Directions for this task:
Would you please set down the lines of the data from the one containing "Image resolution: width=1568, height=763." to the final line, exactly and only those?

Items from a dataset
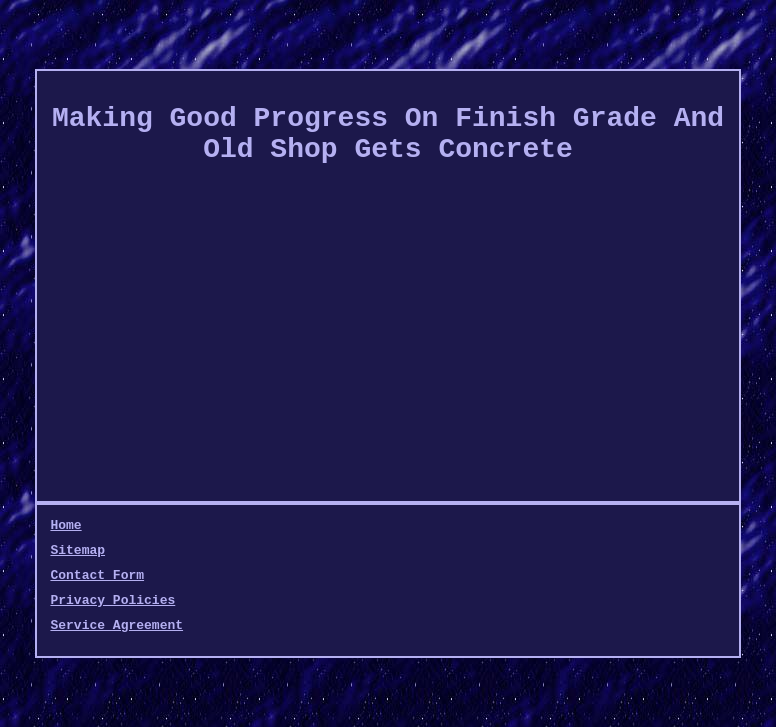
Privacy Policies (112, 600)
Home (65, 525)
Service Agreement (116, 625)
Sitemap (77, 550)
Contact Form (97, 575)
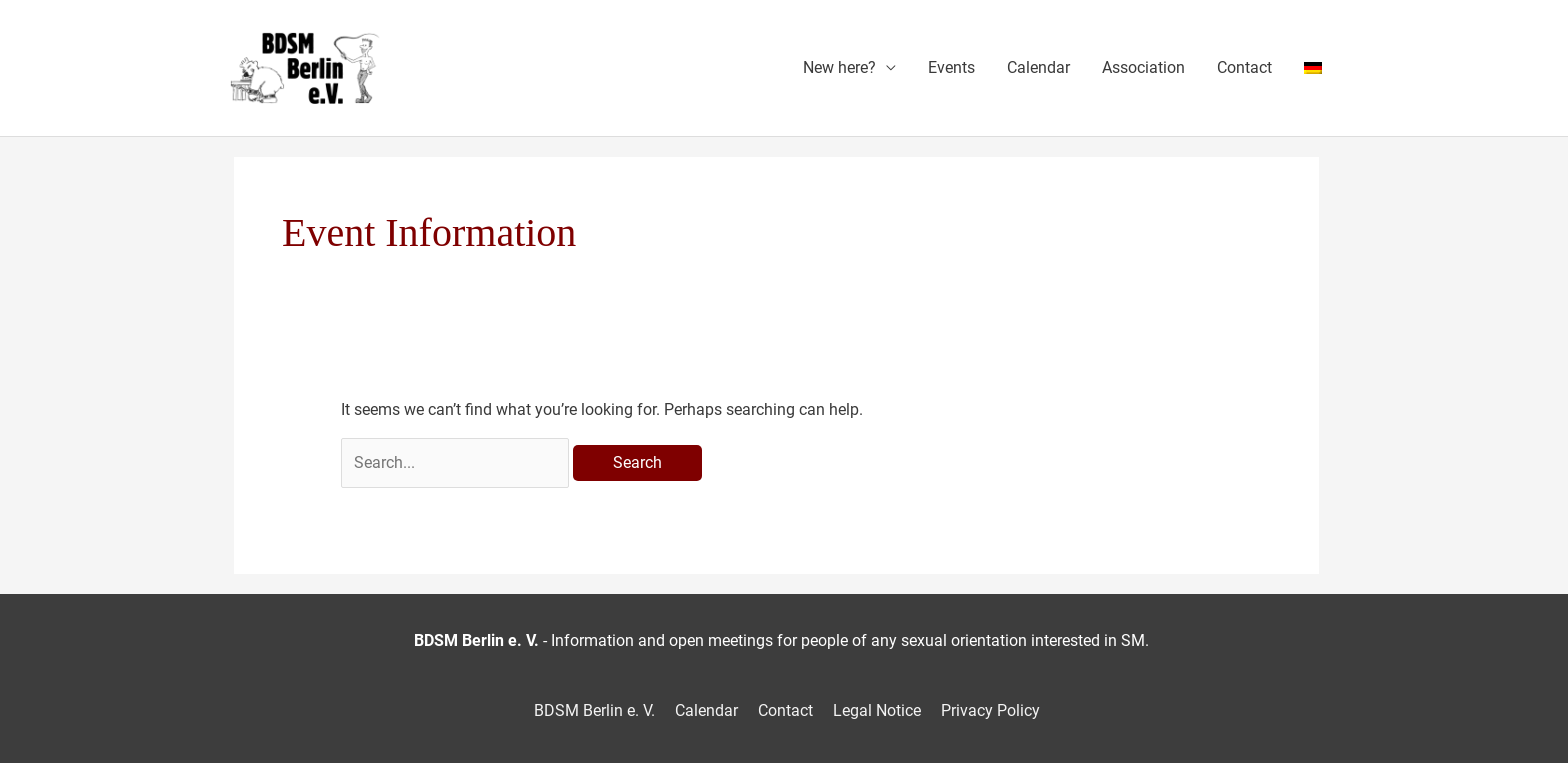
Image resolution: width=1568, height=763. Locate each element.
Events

Result of this exercise:
Image resolution: width=1568, height=763. Locate each element.
Events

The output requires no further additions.